Make code more predictable with Clean Architecture
Debugging complex projects is never easy, but Clean Architecture brings a level of organization and discipline that can turn a daunting task into a manageable one. By enforcing a clear separation of concerns across the different layers, Clean Architecture not only reduces unnecessary coupling, but also makes your codebase more predictable and easier to test.
The separation of concerns aspect makes us create well defined boundaries that become natural points to add tracing. This also lets you do a broader analysis across your entire app when debugging issues, for example, you can look for N+1 and other systematic problems caused by business logic code, or find missing database indexes in repositories just by looking for slow spans.
The beauty of this architecture (and any other architecture really) lies in its consistency. When errors occur, you can quickly identify their source based on the type of the error thrown itself, whether it’s input validation error in the controller, or an authorization check in a use case. This makes the process of diagnosing issues much more straightforward and less time-consuming.
It doesn’t just make debugging easier, it also prevents those bugs from cropping up in the first place.

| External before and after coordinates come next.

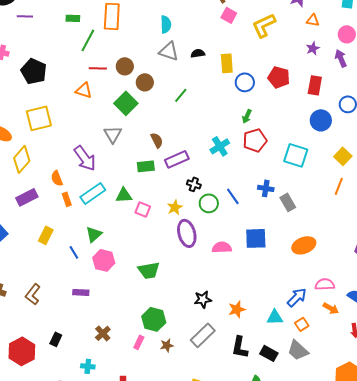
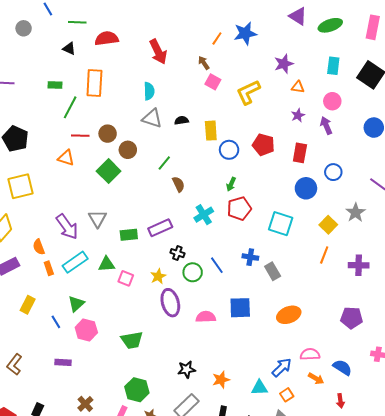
gray triangle: (113, 134) -> (97, 219), moved
brown semicircle: (157, 140) -> (178, 184), moved

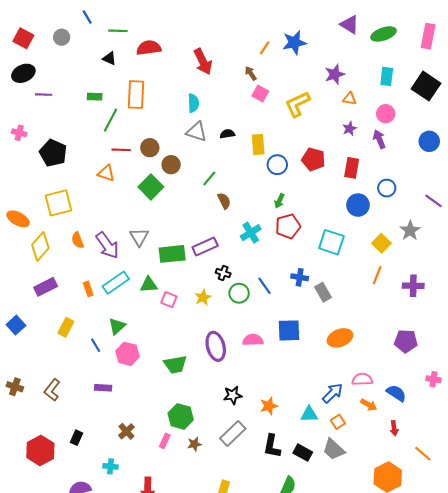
green rectangle: (129, 235) -> (172, 254), size x1.4
orange semicircle: (39, 247) -> (78, 240), moved
purple ellipse: (170, 303) -> (216, 346), moved

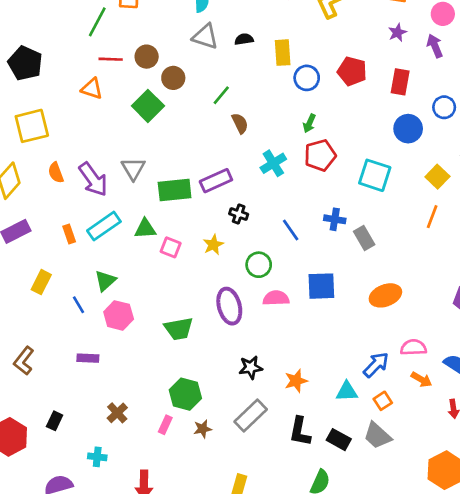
green circle: (239, 293) -> (259, 265), moved

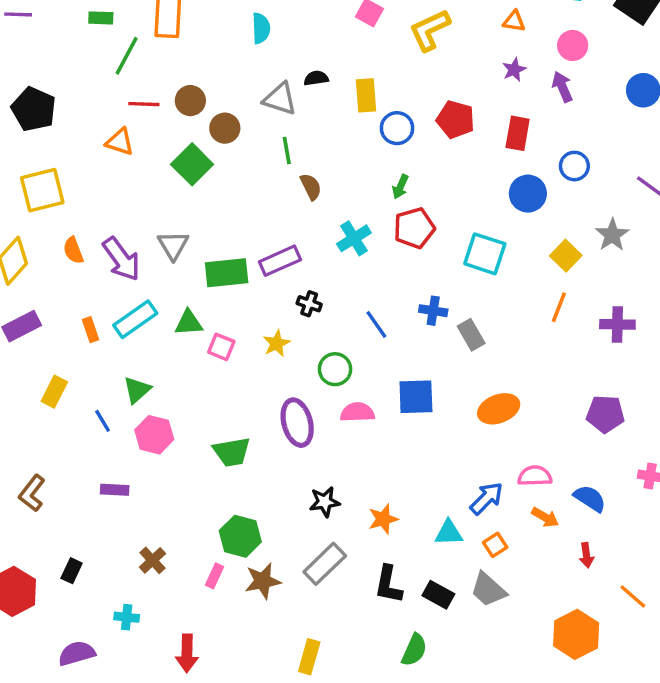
gray triangle: (205, 37) -> (280, 99), moved
green line: (221, 95) -> (287, 151), turned -50
brown star: (203, 429) -> (263, 581), size x1.5

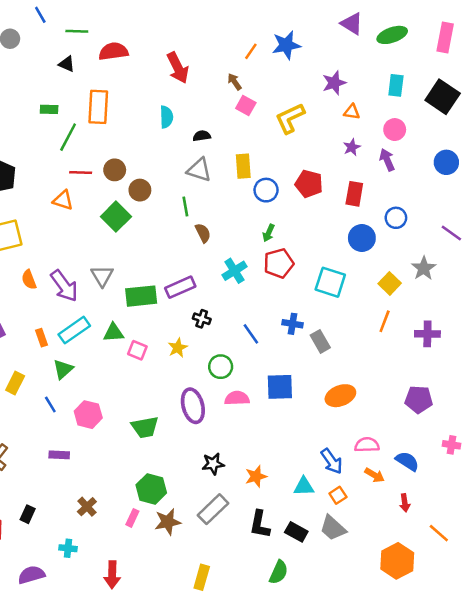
black semicircle: (316, 78) -> (202, 136), moved
gray triangle: (280, 99) -> (199, 170), moved
green triangle: (137, 390) -> (63, 369), moved
blue arrow: (487, 498) -> (332, 461), turned 100

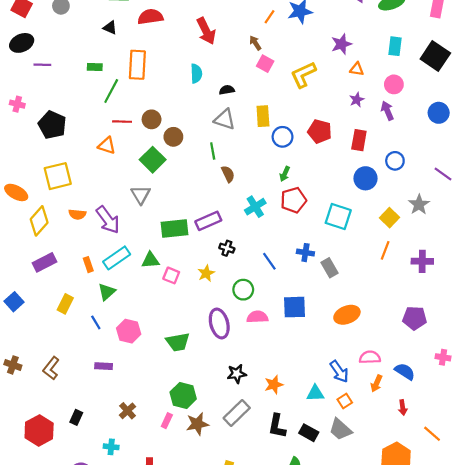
gray triangle: (102, 276) -> (141, 195), moved
orange semicircle: (29, 280) -> (77, 214), turned -63
orange arrow: (374, 475) -> (376, 384), turned 84

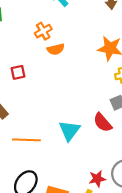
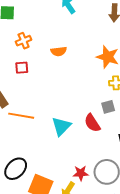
orange cross: (43, 31) -> (24, 41), moved
orange line: (26, 140) -> (21, 116), moved

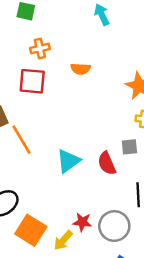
red square: (22, 68) -> (32, 81), size x1.6
orange line: (21, 116) -> (22, 140), turned 40

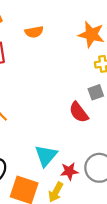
cyan triangle: (68, 161) -> (46, 156), moved

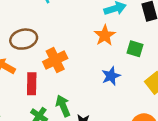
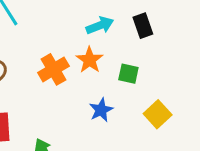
orange cross: (55, 60) -> (54, 69), moved

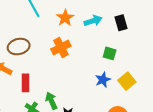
orange star: (90, 60) -> (65, 18), moved
blue star: (101, 110) -> (103, 80), moved

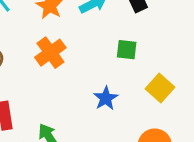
blue star: (103, 80) -> (106, 98), moved

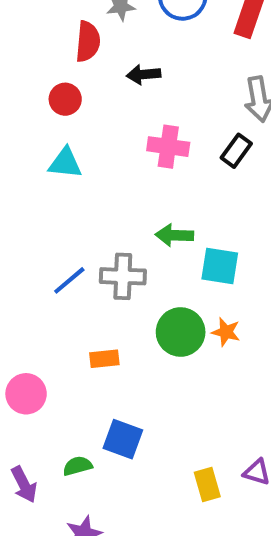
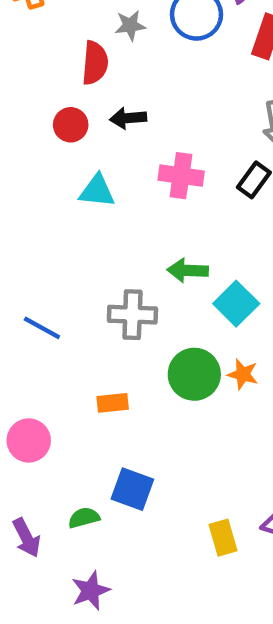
black arrow: (143, 74) -> (128, 118), moved
cyan triangle: (65, 163) -> (97, 191), moved
cyan square: (220, 266) -> (236, 304), turned 36
blue line: (69, 280) -> (42, 328), moved, turned 69

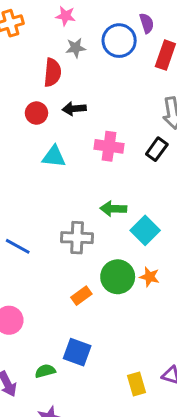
orange rectangle: (113, 403) -> (81, 296), moved, turned -30

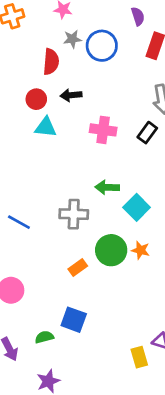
blue circle: (119, 41) -> (102, 46), moved
cyan triangle: (54, 156) -> (46, 127), moved
yellow rectangle: (136, 384) -> (139, 357), moved

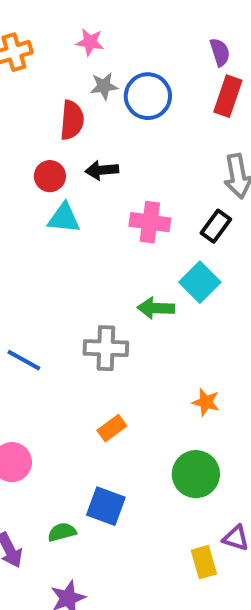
purple semicircle: (138, 16) -> (220, 52), moved
cyan square: (137, 207) -> (200, 282), moved
green circle: (111, 250) -> (196, 474), moved

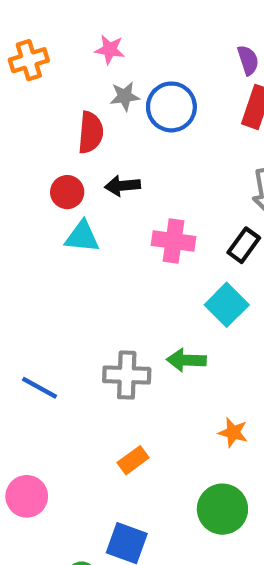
green arrow: (156, 308) -> (186, 360), moved

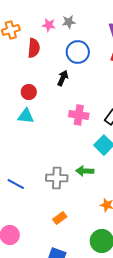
gray star: (125, 96) -> (69, 22), moved
red semicircle: (91, 132) -> (34, 48), moved
black arrow: (122, 186) -> (63, 78), moved, turned 119
cyan triangle: (82, 237) -> (26, 116), moved

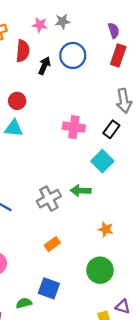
black arrow: (63, 78) -> (44, 66), moved
gray cross: (57, 178) -> (49, 199), turned -30

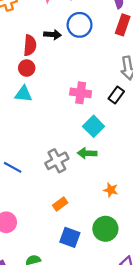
red semicircle: (23, 51) -> (30, 45), moved
black arrow: (44, 66) -> (53, 35), turned 70
cyan square: (102, 161) -> (94, 126), moved
blue square: (49, 288) -> (70, 237), moved

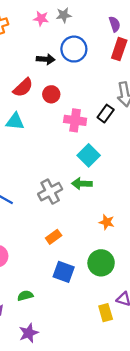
red semicircle: (30, 45) -> (23, 88), moved, turned 42
red circle: (27, 68) -> (51, 94), moved
black rectangle: (116, 95) -> (106, 114), moved

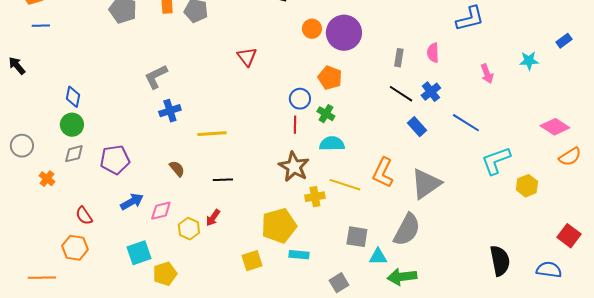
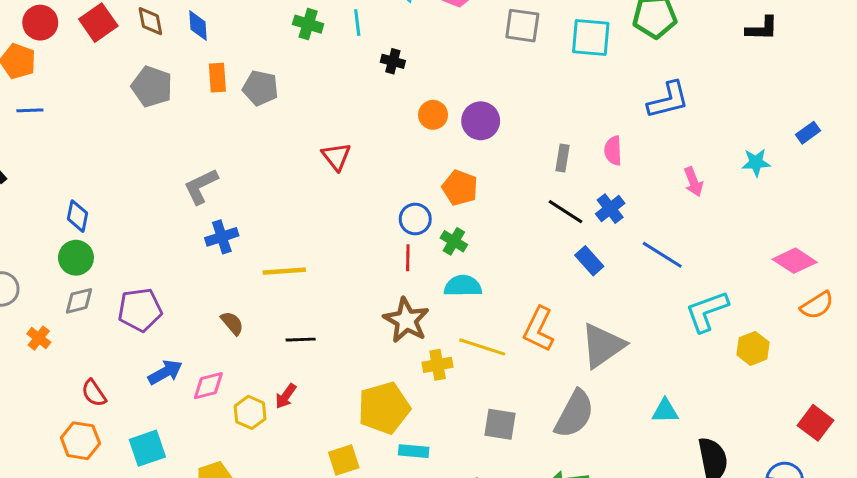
purple circle: (344, 33) -> (481, 121), size x0.7
cyan square: (139, 253) -> (147, 448), moved
cyan triangle: (378, 257) -> (665, 411), moved

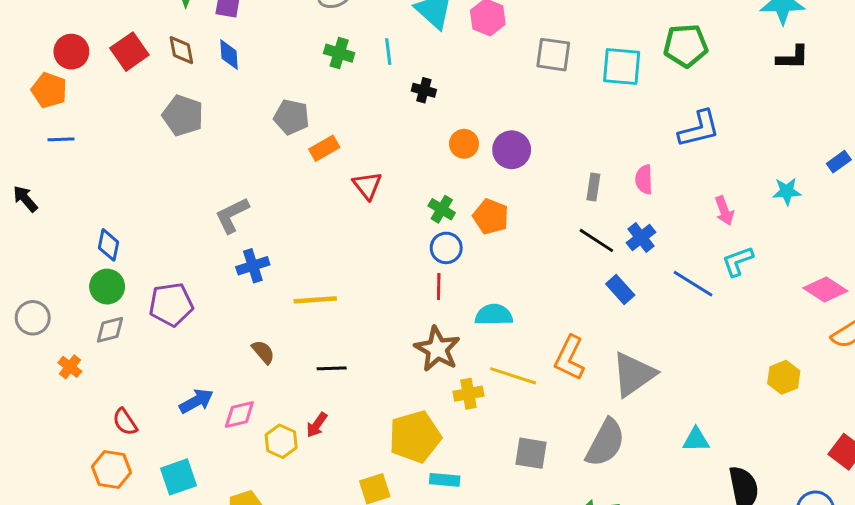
orange rectangle: (217, 78) -> (324, 148), moved, turned 64
green cross: (454, 241) -> (442, 209), moved
purple pentagon: (140, 310) -> (171, 304), moved
cyan L-shape: (707, 311) -> (738, 261), moved, size x0.7

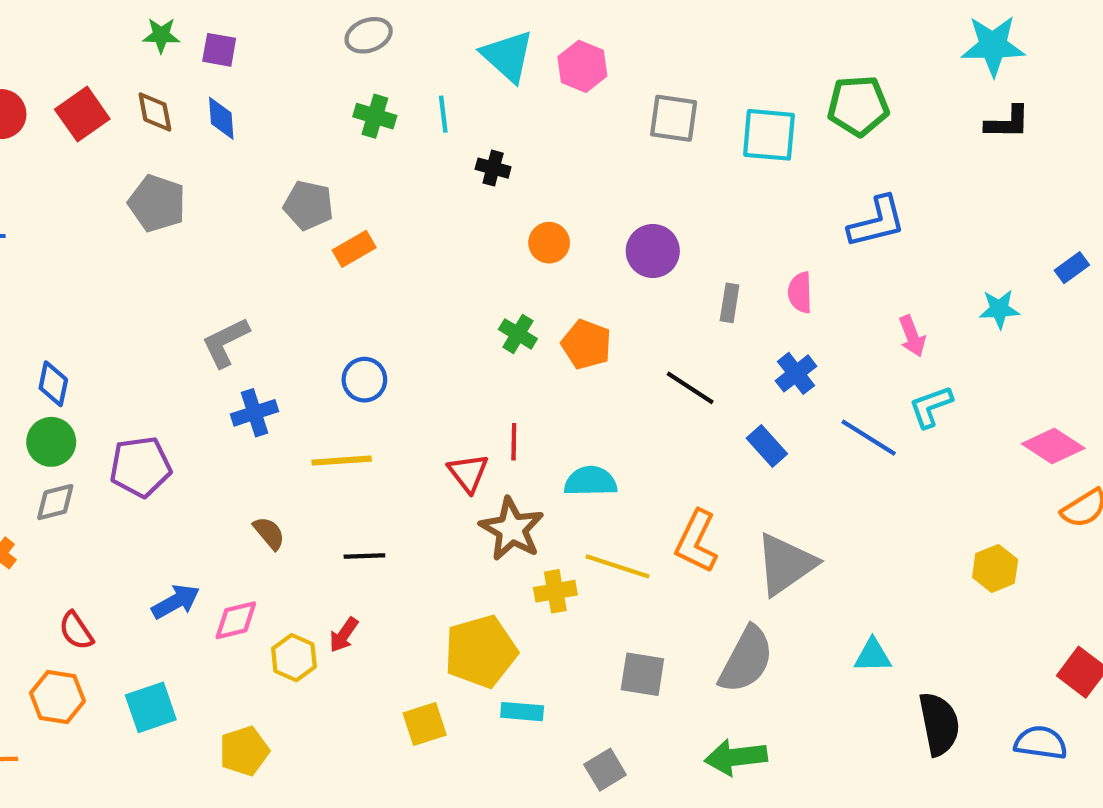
purple circle: (512, 150) -> (653, 251), moved
red triangle: (367, 185) -> (468, 473), moved
black line: (596, 240) -> (690, 388), moved
blue circle: (446, 248) -> (364, 380), moved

Clean Architecture’s emphasis on testability makes sure that every piece of your core logic can be covered by tests, reducing the risk of unexpected issues. With tools like Sentry for detailed tracing and Codecov for comprehensive test coverage, you’re not just fixing bugs - you’re proactively making sure that they don’t happen.
So in the end, while we can’t eliminate the inherent complexity of software development, we can use the tools that Clean Architecture gives us to manage it effectively. It turns debugging from a frantic search into a methodical process, allowing you to focus more on building great features and less on chasing down elusive bugs.